Railroad promoters, business speculators and their retainers, land contractors, and stock market investors all sought to purchase their share of influence with elected leaders. As one Black representative and former slave commented, "I've been sold 11 times in my life; this is the first time I ever got the money."
But despite these moral frailties, all of the Southern governments combined didn't steal as much from the public treasury as William "Boss" Tweed's Ring in New York City, a Democratic Party machine that lined its pockets with over $75 million, or the Republican "Gas Ring" in Philadelphia, which did the same thing.
Though such comparisons don't excuse the failings that Reconstruction governments did exhibit, the fact remains that such governments did establish some of the first public and social services in the South outside of North Carolina. They collected taxes to fund public schools, expand hospitals, and build asylums, among other programs.
Nonetheless, as whites regained power over the South by 1877 and throughout the century that followed, whites from both North and South pilloried the Reconstruction period as a disaster because Blacks were in charge, and were—by their interpretation—racially unfit to rule and unprepared for the rights, responsibilities, and freedoms granted to them in postwar America.
Reconstruction-era instances of corruption or bribery were vastly exaggerated. The nation's foremost scholars, especially historians, wrote seething histories of the period that decried the supposedly deplorable treatment of white Southerners and spun overtly racist tales concerning the ignorance and savage lust of Black officeholders.
The two sides of the Civil War reunited during the late-19th century by casting the fate of the Black population aside and basing innumerable aspects of their reunited culture, education, and society on the concept of white supremacy.

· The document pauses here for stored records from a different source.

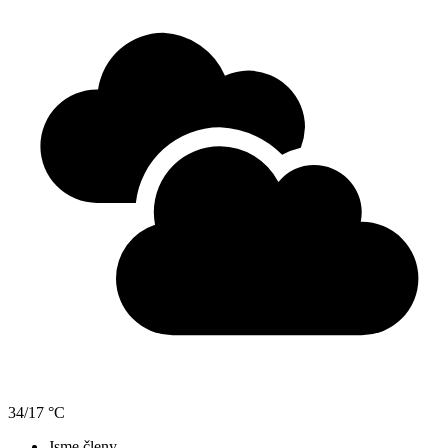
34/17 °C
Jsme členy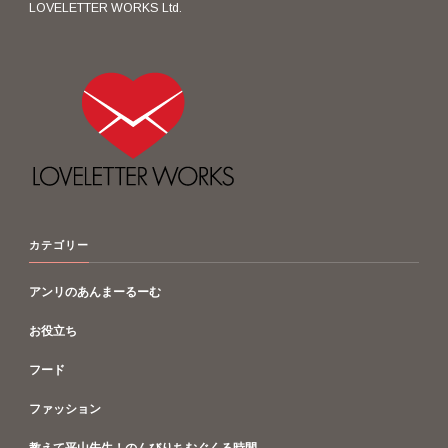
LOVELETTER WORKS Ltd.
カテゴリー
アンリのあんまーるーむ
お役立ち
フード
ファッション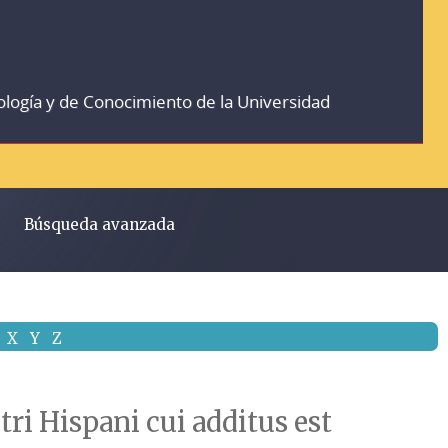
ología y de Conocimiento de la Universidad
Búsqueda avanzada
X
Y
Z
i Hispani cui additus est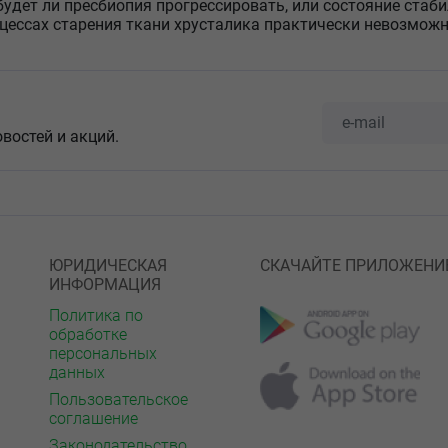
будет ли пресбиопия прогрессировать, или состояние стаб
оцессах старения ткани хрусталика практически невозможн
овостей и акций.
ЮРИДИЧЕСКАЯ
СКАЧАЙТЕ ПРИЛОЖЕНИ
ИНФОРМАЦИЯ
Политика по
обработке
персональных
данных
Пользовательское
соглашение
Законодательство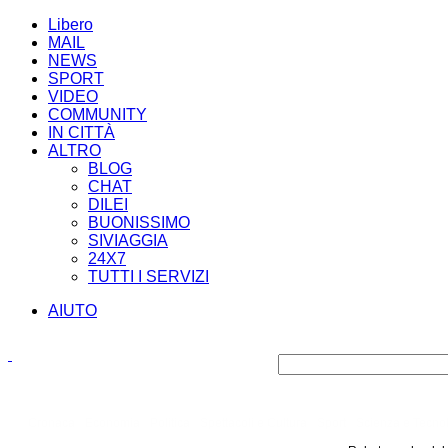
Libero
MAIL
NEWS
SPORT
VIDEO
COMMUNITY
IN CITTÀ
ALTRO
BLOG
CHAT
DILEI
BUONISSIMO
SIVIAGGIA
24X7
TUTTI I SERVIZI
AIUTO
Cronaca
Economia
Politica
Spettacoli e Cultura
Sport
Scienza e Tecno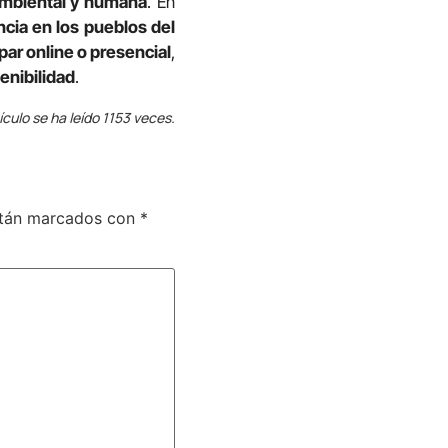
 ambiental y humana
. En
encia en los pueblos del
par online o presencial
,
enibilidad
.
ículo se ha leído 1153 veces.
stán marcados con
*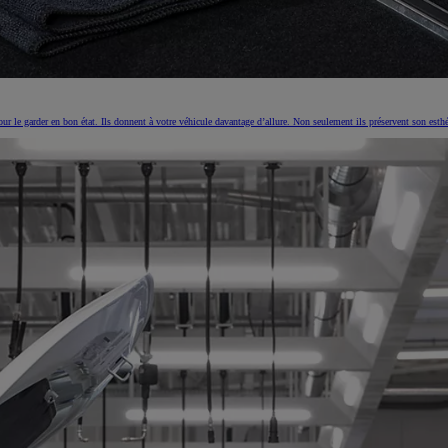
pour le garder en bon état. Ils donnent à votre véhicule davantage d’allure. Non seulement ils préservent son es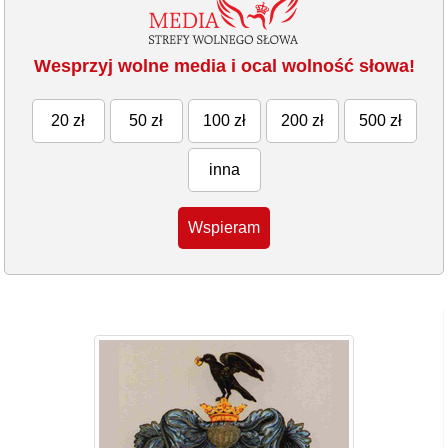
Wesprzyj wolne media i ocal wolność słowa!
20 zł
50 zł
100 zł
200 zł
500 zł
inna
Wspieram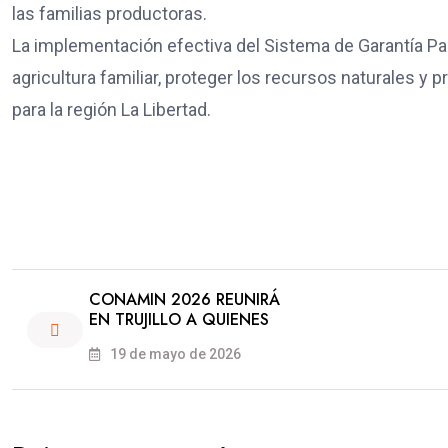
las familias productoras.
La implementación efectiva del Sistema de Garantía Part
agricultura familiar, proteger los recursos naturales 
para la región La Libertad.
CONAMIN 2026 REUNIRÁ
EN TRUJILLO A QUIENES
19 de mayo de 2026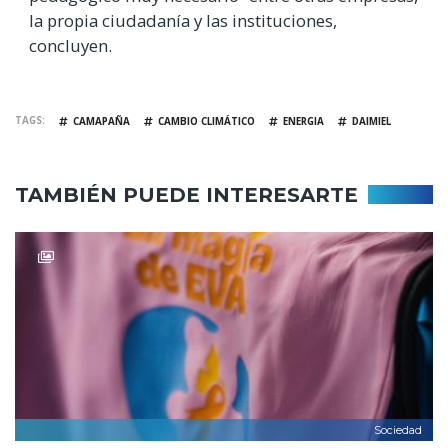
la propia ciudadanía y las instituciones,
concluyen.
TAGS
CAMAPAÑA
CAMBIO CLIMÁTICO
ENERGIA
DAIMIEL
TAMBIÉN PUEDE INTERESARTE
Sociedad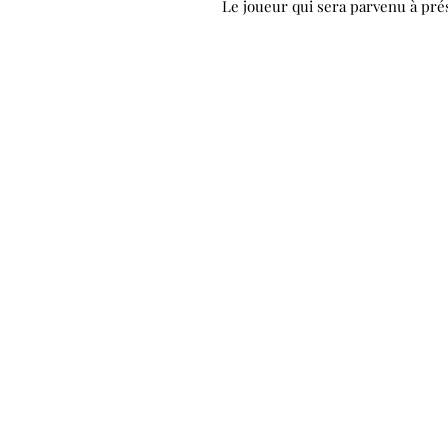
Le joueur qui sera parvenu à pré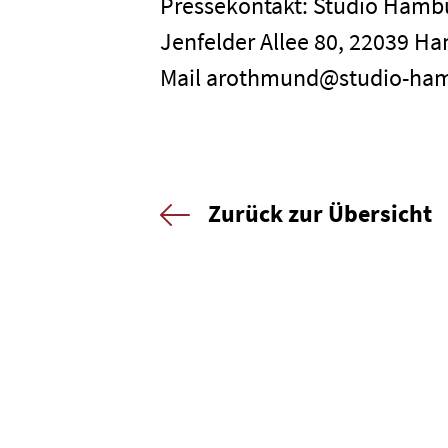
Pressekontakt: Studio Ham
Jenfelder Allee 80, 22039 Ha
Mail arothmund@studio-ha
Zurück zur Übersicht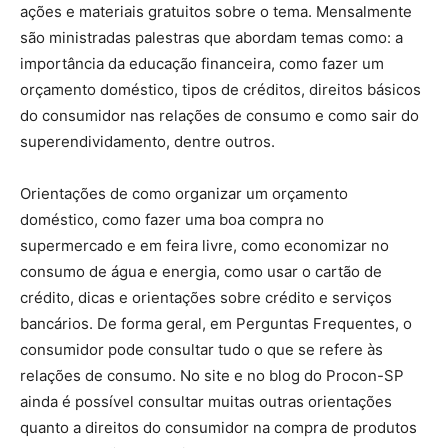
ações e materiais gratuitos sobre o tema. Mensalmente
são ministradas palestras que abordam temas como: a
importância da educação financeira, como fazer um
orçamento doméstico, tipos de créditos, direitos básicos
do consumidor nas relações de consumo e como sair do
superendividamento, dentre outros.
Orientações de como organizar um orçamento
doméstico, como fazer uma boa compra no
supermercado e em feira livre, como economizar no
consumo de água e energia, como usar o cartão de
crédito, dicas e orientações sobre crédito e serviços
bancários. De forma geral, em Perguntas Frequentes, o
consumidor pode consultar tudo o que se refere às
relações de consumo. No site e no blog do Procon-SP
ainda é possível consultar muitas outras orientações
quanto a direitos do consumidor na compra de produtos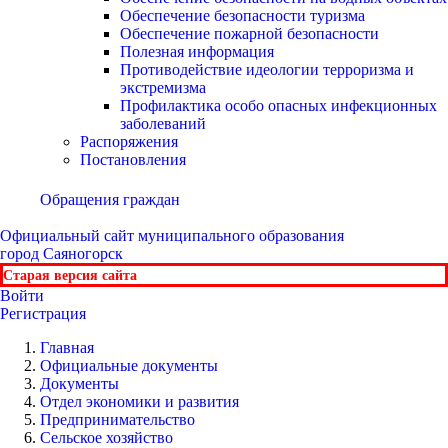
Обеспечение безопасности туризма
Обеспечение пожарной безопасности
Полезная информация
Противодействие идеологии терроризма и
экстремизма
Профилактика особо опасных инфекционных
заболеваний
Распоряжения
Постановления
Обращения граждан
Официальный сайт
муниципального образования
город Саяногорск
Старая версия сайта
Войти
Регистрация
Главная
Официальные документы
Документы
Отдел экономики и развития
Предпринимательство
Сельское хозяйство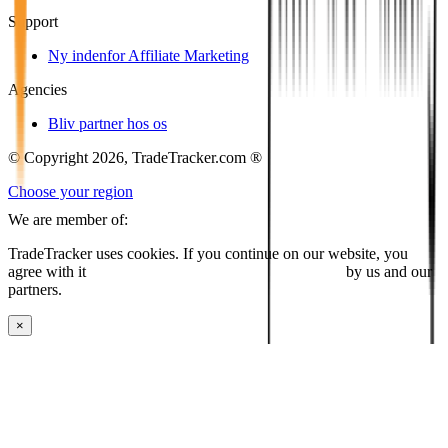
Support
Ny indenfor Affiliate Marketing
Agencies
Bliv partner hos os
© Copyright 2026, TradeTracker.com ®
Choose your region
We are member of:
TradeTracker uses cookies. If you continue on our website, you
agree with it
placing cookies and processing this data
by us and our
partners.
×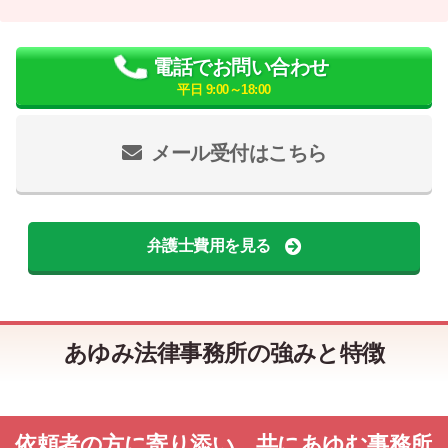
電話でお問い合わせ
平日 9:00～18:00
メール受付はこちら
弁護士費用を見る
あゆみ法律事務所の強みと特徴
依頼者の方に寄り添い、共にあゆむ事務所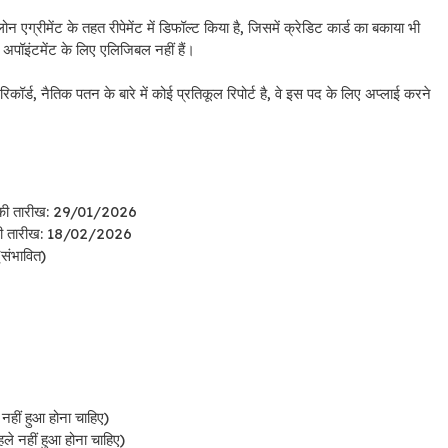
 एग्रीमेंट के तहत रीपेमेंट में डिफॉल्ट किया है, जिसमें क्रेडिट कार्ड का बकाया भी
े अपॉइंटमेंट के लिए एलिजिबल नहीं हैं।
ॉर्ड, नैतिक पतन के बारे में कोई प्रतिकूल रिपोर्ट है, वे इस पद के लिए अप्लाई करने
ने की तारीख: 29/01/2026
िरी तारीख: 18/02/2026
संभावित)
नहीं हुआ होना चाहिए)
ले नहीं हुआ होना चाहिए)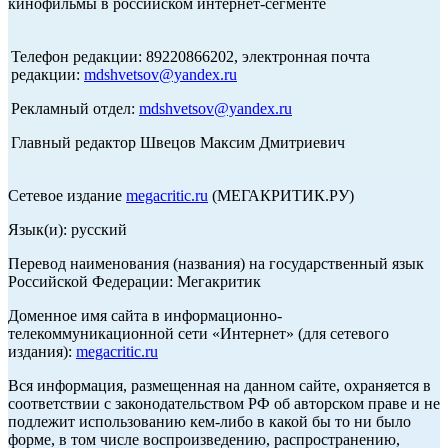
кинофильмы в российском интернет-сегменте
Телефон редакции: 89220866202, электронная почта
редакции:
mdshvetsov@yandex.ru
Рекламный отдел:
mdshvetsov@yandex.ru
Главный редактор Швецов Максим Дмитриевич
Сетевое издание
megacritic.ru
(МЕГАКРИТИК.РУ)
Язык(и): русский
Перевод наименования (названия) на государственный язык
Российской Федерации: Мегакритик
Доменное имя сайта в информационно-
телекоммуникационной сети «Интернет» (для сетевого
издания):
megacritic.ru
Вся информация, размещенная на данном сайте, охраняется в
соответствии с законодательством РФ об авторском праве и не
подлежит использованию кем-либо в какой бы то ни было
форме, в том числе воспроизведению, распространению,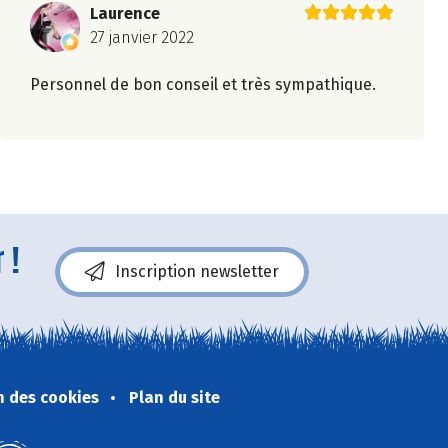
Laurence
27 janvier 2022
Personnel de bon conseil et très sympathique.
 !
Inscription newsletter
n des cookies
Plan du site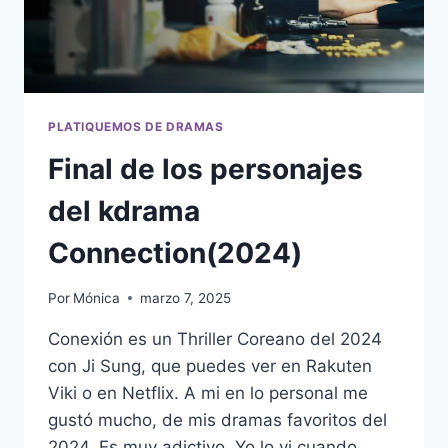
PLATIQUEMOS DE DRAMAS
Final de los personajes
del kdrama
Connection(2024)
Por
Mónica
marzo 7, 2025
Conexión es un Thriller Coreano del 2024
con Ji Sung, que puedes ver en Rakuten
Viki o en Netflix. A mi en lo personal me
gustó mucho, de mis dramas favoritos del
2024. Es muy adictivo. Yo lo vi cuando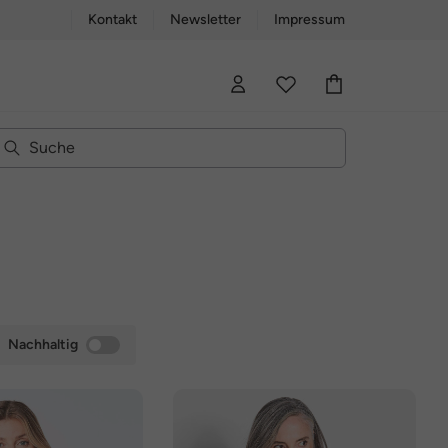
Kontakt
Newsletter
Impressum
Nachhaltig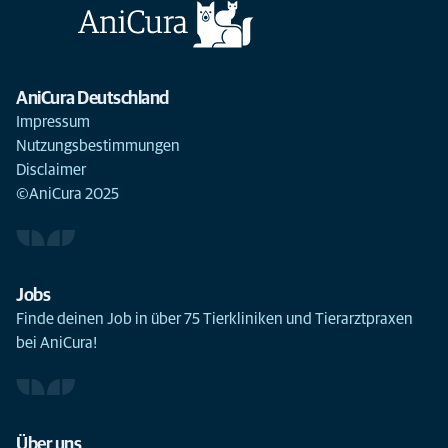
AniCura Deutschland
Impressum
Nutzungsbestimmungen
Disclaimer
©AniCura 2025
Jobs
Finde deinen Job in über 75 Tierkliniken und Tierarztpraxen
bei AniCura!
Über uns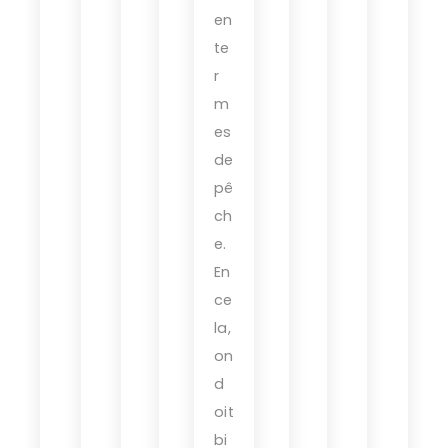
en
te
r
m
es
de
pê
ch
e.
En
ce
la,
on
d
oit
bi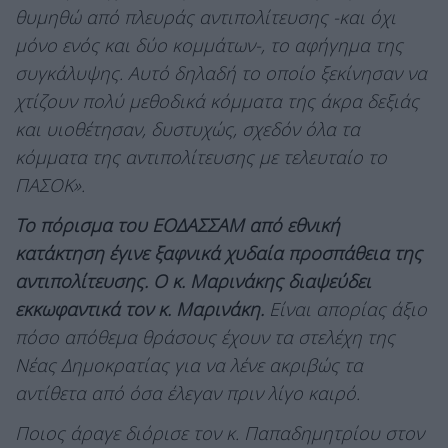
θυμηθώ από πλευράς αντιπολίτευσης -και όχι
μόνο ενός και δύο κομμάτων-, το αφήγημα της
συγκάλυψης. Αυτό δηλαδή το οποίο ξεκίνησαν να
χτίζουν πολύ μεθοδικά κόμματα της άκρα δεξιάς
και υιοθέτησαν, δυστυχώς, σχεδόν όλα τα
κόμματα της αντιπολίτευσης με τελευταίο το
ΠΑΣΟΚ».
Το πόρισμα του ΕΟΔΑΣΣΑΜ από εθνική
κατάκτηση έγινε ξαφνικά χυδαία προσπάθεια της
αντιπολίτευσης.
Ο κ. Μαρινάκης διαψεύδει
εκκωφαντικά τον κ. Μαρινάκη.
Είναι απορίας άξιο
πόσο απόθεμα θράσους έχουν τα στελέχη της
Νέας Δημοκρατίας για να λένε ακριβώς τα
αντίθετα από όσα έλεγαν πριν λίγο καιρό.
Ποιος άραγε διόρισε τον κ. Παπαδημητρίου στον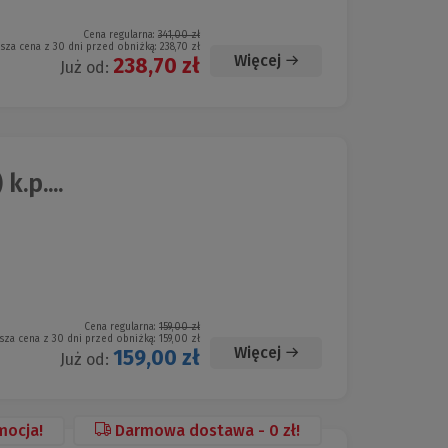
Cena regularna:
341,00 zł
ższa cena z 30 dni przed obniżką:
238,70 zł
Więcej
238,70 zł
Już od:
.p....
Cena regularna:
159,00 zł
sza cena z 30 dni przed obniżką:
159,00 zł
Więcej
159,00 zł
Już od:
mocja!
Darmowa dostawa - 0 zł!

In fact, whites during Reconstruction had responded the same way to all Reconstruction governments, whether corrupt or not. The white South turned to force to end the country's first experiment in integrated government. Not because of Black failure, but because of Black success.
Evidence of Black ambition, confidence, and aptitude threatened the power structure, institutions, labor system, and society of the former Confederacy more than Black corruption or ignorance ever could.
But by discrediting the era in which Blacks were most active politically, historians, filmmakers, politicians, and writers from across the country effectively acquitted the white South of disfranchising Blacks under the Redemption and Jim Crow periods. They permitted racial segregation and discrimination, and even sanctioned it, for over a century.